L’idée de départ était prometteuse, le résultat à l’arrivée un peu décevant hélas. Maldoror et moi est une bande-dessinée basée sur un scénario de Benoît Broyart et Laurent Richard qui nous proposait de suivre Martin, un adolescent de dix-sept ans engoncé dans une vie trop bourgeoise et trop étriquée, et qui découvre une échappatoire dans la fréquentation des Chants de Maldoror. Une lecture de cœur qui fut peut-être celle des auteurs, et sans doute aussi celle de beaucoup de lecteurs d’Isidore Ducasse.

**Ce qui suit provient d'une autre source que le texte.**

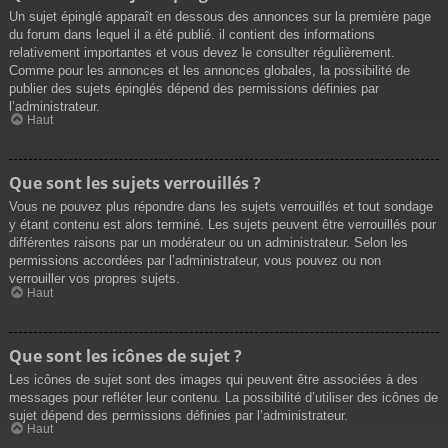
Un sujet épinglé apparaît en dessous des annonces sur la première page
du forum dans lequel il a été publié. il contient des informations
relativement importantes et vous devez le consulter régulièrement.
Comme pour les annonces et les annonces globales, la possibilité de
publier des sujets épinglés dépend des permissions définies par
l’administrateur.
Haut
Que sont les sujets verrouillés ?
Vous ne pouvez plus répondre dans les sujets verrouillés et tout sondage
y étant contenu est alors terminé. Les sujets peuvent être verrouillés pour
différentes raisons par un modérateur ou un administrateur. Selon les
permissions accordées par l’administrateur, vous pouvez ou non
verrouiller vos propres sujets.
Haut
Que sont les icônes de sujet ?
Les icônes de sujet sont des images qui peuvent être associées à des
messages pour refléter leur contenu. La possibilité d’utiliser des icônes de
sujet dépend des permissions définies par l’administrateur.
Haut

L’imaginaire macabre et surréaliste du poème en prose le bouleverse, l’attire et finit par l’obséder. Les Chants qui composent l’ouvrage imprègnent ses pensées et s’immiscent dans sa réalité. Les mots de Lautréamont contaminent la psyché de Martin. Peu à peu, le monde réel et l’imaginaire deviennent indiscernables1.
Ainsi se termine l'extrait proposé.